Talking during lunch with a good friend and colleague, Mike Hanas of Carolina Friends, and he said to me: What did Pat Bassett mean, anyway, about sailing directly into the stormy seas?  I like the point; in previous post I praised it as the better strategy than that of “taking safe harbor.”  But what is it in practice, and why didn’t Pat provide us any more clarification or examples? 

Here is what I think it means.  Taking safe harbor would be to continue to do those things, and emphasize those things, that we have always done, that we have done for the longest time, and which will least likely upset, confuse, or worry people.   If teachers are feeling high anxiety about layoffs or their potential, you don’t challenge them to teach differently than how they always have done.  If parents are worrying about affording tuition, you don’t take away Latin, or move away from AP programs, or tell them that instead of final exams the students will have final exhibitions.  

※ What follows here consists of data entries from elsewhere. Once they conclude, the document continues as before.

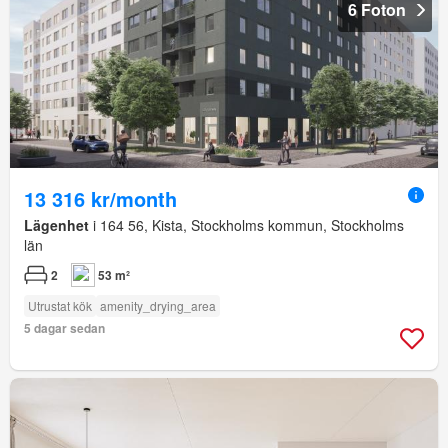
6 Foton
13 316 kr/month
Lägenhet
i 164 56, Kista, Stockholms kommun, Stockholms
län
2
53 m²
Utrustat kök
amenity_drying_area
5 dagar sedan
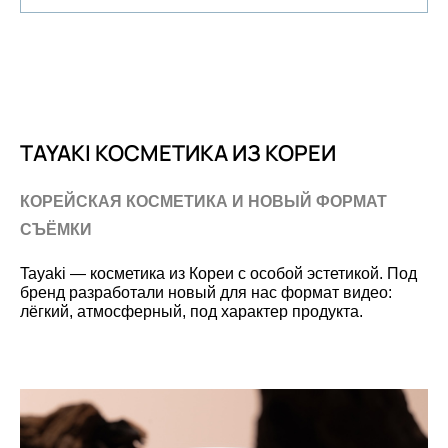
TAYAKI КОСМЕТИКА ИЗ КОРЕИ
КОРЕЙСКАЯ КОСМЕТИКА И НОВЫЙ ФОРМАТ
СЪЁМКИ
Tayaki — косметика из Кореи с особой эстетикой. Под
бренд разработали новый для нас формат видео:
лёгкий, атмосферный, под характер продукта.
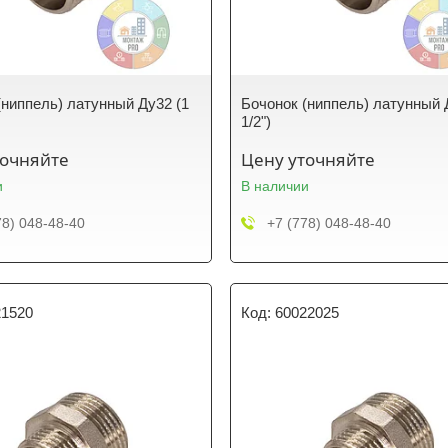
(ниппель) латунный Ду32 (1
Бочонок (ниппель) латунный 
1/2")
точняйте
Цену уточняйте
и
В наличии
78) 048-48-40
+7 (778) 048-48-40
21520
60022025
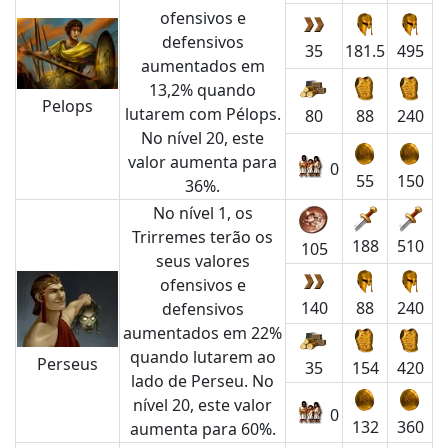
ofensivos e
defensivos
35
181.5
495
aumentados em
13,2% quando
Pelops
lutarem com Pélops.
80
88
240
No nível 20, este
valor aumenta para
0
55
150
36%.
No nível 1, os
Trirremes terão os
188
510
105
seus valores
ofensivos e
140
88
240
defensivos
aumentados em 22%
quando lutarem ao
Perseus
35
154
420
lado de Perseu. No
nível 20, este valor
0
132
360
aumenta para 60%.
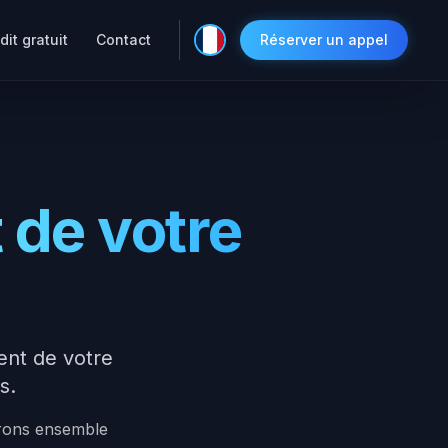
dit gratuit
Contact
Réserver un appel
t de votre
ent de votre
s.
urons ensemble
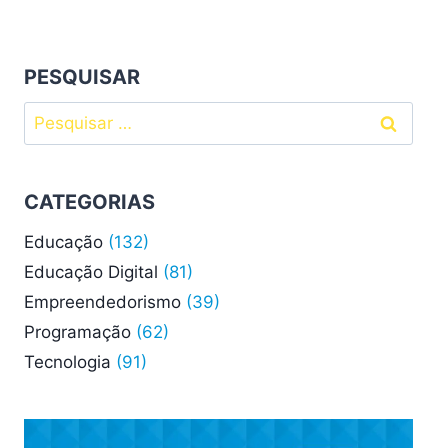
PESQUISAR
Pesquisar
por:
CATEGORIAS
Educação
(132)
Educação Digital
(81)
Empreendedorismo
(39)
Programação
(62)
Tecnologia
(91)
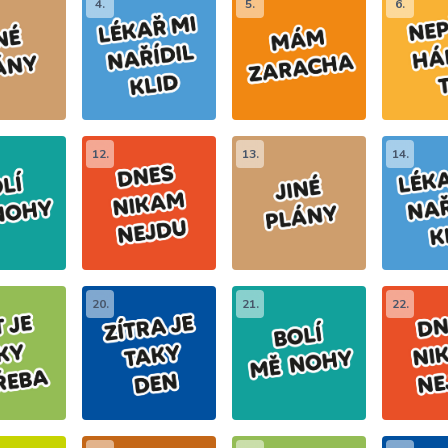
4.
5.
6.
12.
13.
14.
20.
21.
22.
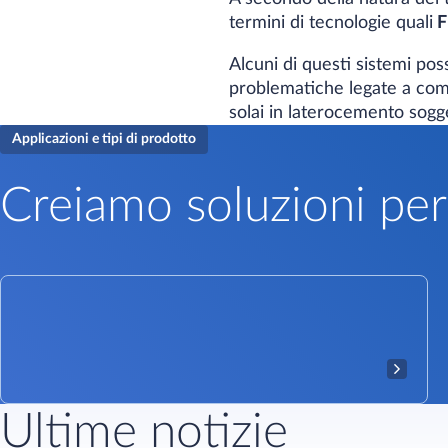
termini di tecnologie quali
F
Alcuni di questi sistemi p
problematiche legate a comp
solai in laterocemento sogge
Applicazioni e tipi di prodotto
Creiamo soluzioni per 
Ultime notizie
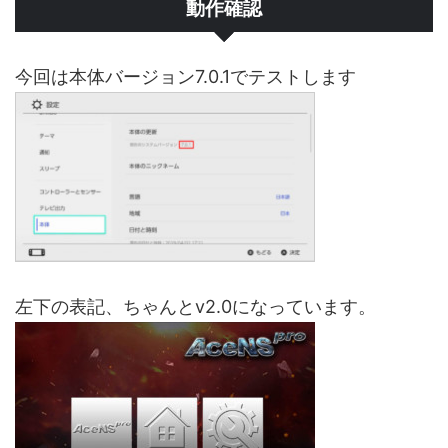
動作確認
今回は本体バージョン7.0.1でテストします
左下の表記、ちゃんとv2.0になっています。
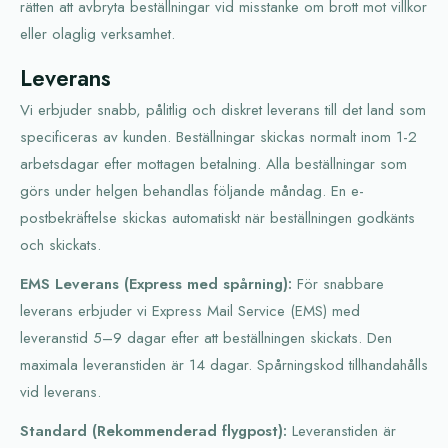
rätten att avbryta beställningar vid misstanke om brott mot villkor
eller olaglig verksamhet.
Leverans
Vi erbjuder snabb, pålitlig och diskret leverans till det land som
specificeras av kunden. Beställningar skickas normalt inom 1-2
arbetsdagar efter mottagen betalning. Alla beställningar som
görs under helgen behandlas följande måndag. En e-
postbekräftelse skickas automatiskt när beställningen godkänts
och skickats.
EMS Leverans (Express med spårning):
För snabbare
leverans erbjuder vi Express Mail Service (EMS) med
leveranstid 5–9 dagar efter att beställningen skickats. Den
maximala leveranstiden är 14 dagar. Spårningskod tillhandahålls
vid leverans.
Standard (Rekommenderad flygpost):
Leveranstiden är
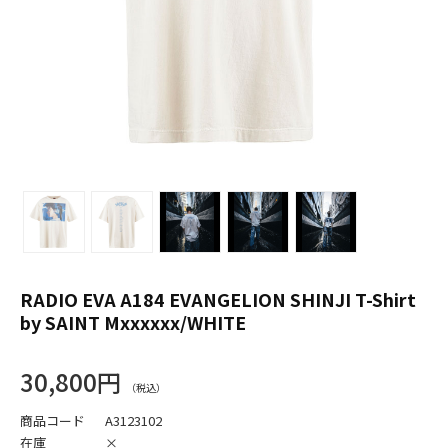
RADIO EVA A184 EVANGELION SHINJI T-Shirt
by SAINT Mxxxxxx/WHITE
30,800円
商品コード
A3123102
在庫
×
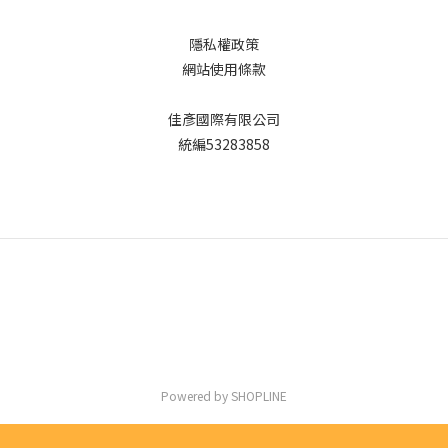
隱私權政策
網站使用條款
佳彥國際有限公司
統編53283858
Powered by SHOPLINE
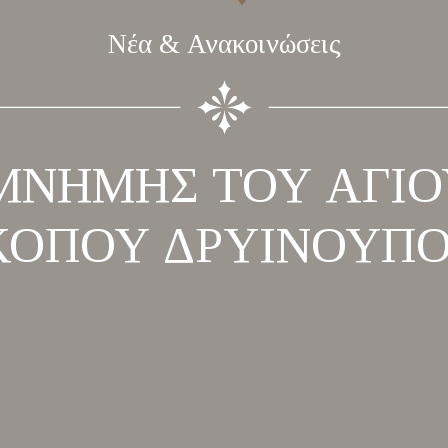
Νέα & Ανακοινώσεις
ΜΝΗΜΗΣ ΤΟΥ ΑΓΙ
ΚΟΠΟΥ ΔΡΥΙΝΟΥΠ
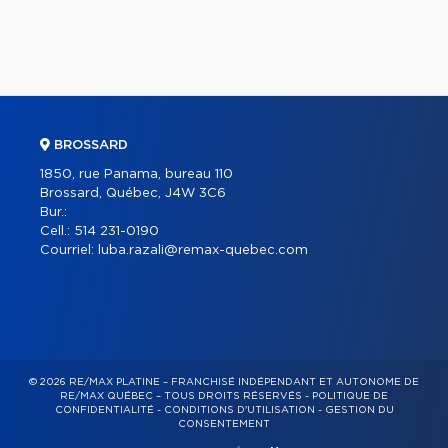
BROSSARD
1850, rue Panama, bureau 110
Brossard, Québec, J4W 3C6
Bur.:
Cell.:
514 231-0190
Courriel:
luba.razali@remax-quebec.com
© 2026 RE/MAX PLATINE – FRANCHISÉ INDÉPENDANT ET AUTONOME DE
RE/MAX QUÉBEC – TOUS DROITS RÉSERVÉS -
POLITIQUE DE
CONFIDENTIALITÉ
-
CONDITIONS D'UTILISATION
-
GESTION DU
CONSENTEMENT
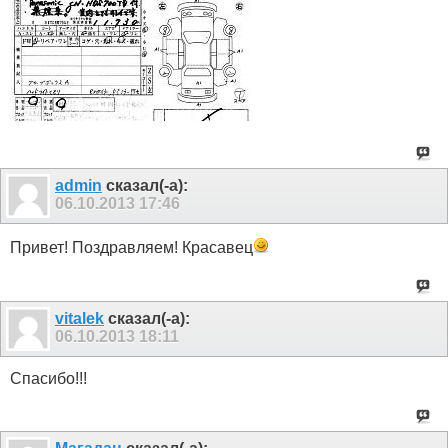
admin
сказал(-а):
06.10.2013
17:46
Привет! Поздравляем! Красавец
vitalek
сказал(-а):
06.10.2013
18:11
Спасибо!!!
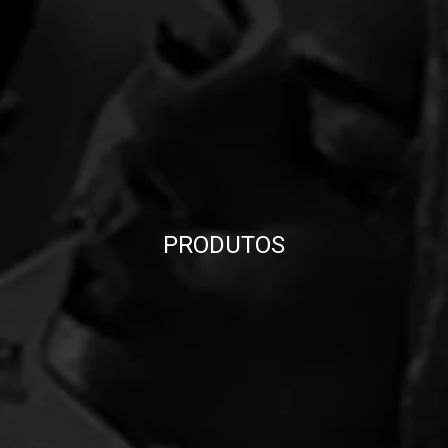
PRODUTOS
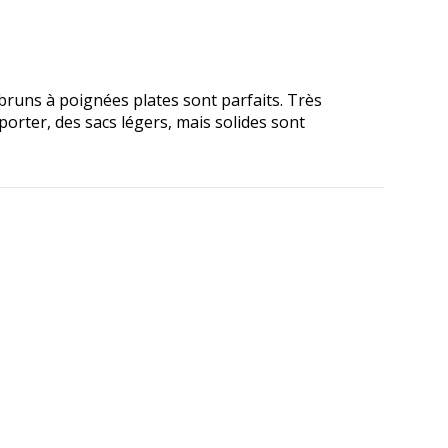
bruns à poignées plates sont parfaits. Très
porter, des sacs légers, mais solides sont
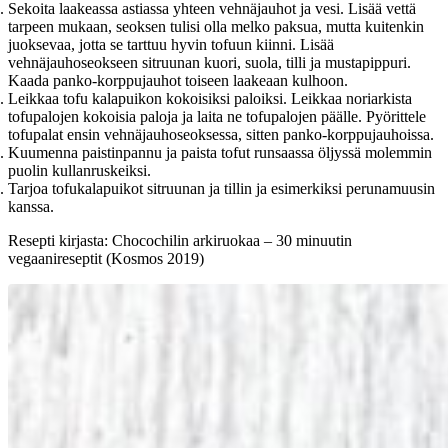
Sekoita laakeassa astiassa yhteen vehnäjauhot ja vesi. Lisää vettä
tarpeen mukaan, seoksen tulisi olla melko paksua, mutta kuitenkin
juoksevaa, jotta se tarttuu hyvin tofuun kiinni. Lisää
vehnäjauhoseokseen sitruunan kuori, suola, tilli ja mustapippuri.
Kaada panko-korppujauhot toiseen laakeaan kulhoon.
Leikkaa tofu kalapuikon kokoisiksi paloiksi. Leikkaa noriarkista
tofupalojen kokoisia paloja ja laita ne tofupalojen päälle. Pyörittele
tofupalat ensin vehnäjauhoseoksessa, sitten panko-korppujauhoissa.
Kuumenna paistinpannu ja paista tofut runsaassa öljyssä molemmin
puolin kullanruskeiksi.
Tarjoa tofukalapuikot sitruunan ja tillin ja esimerkiksi perunamuusin
kanssa.
Resepti kirjasta: Chocochilin arkiruokaa – 30 minuutin
vegaanireseptit (Kosmos 2019)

Sailing into the storm, then, is to do the opposite: accelerate the rate of change.  This blog is called 21k12, celebrating twentyfirst century k-12 education.  Our students should be learning 21st century skills in 21st century classrooms, which means they are not listening to lectures, not doing workbooks, not writing final exams; instead they are solving real world problems, learning what is meaningful and purposeful for them and their lives, they are using contemporary digital tools to create, to publish online, to challenge authority.   They are not taking safe harbor, but they are what will, I posit, be most important and most effective for making sure we make the most of this storm, because, after all, a crisis is a terrible thing to waste.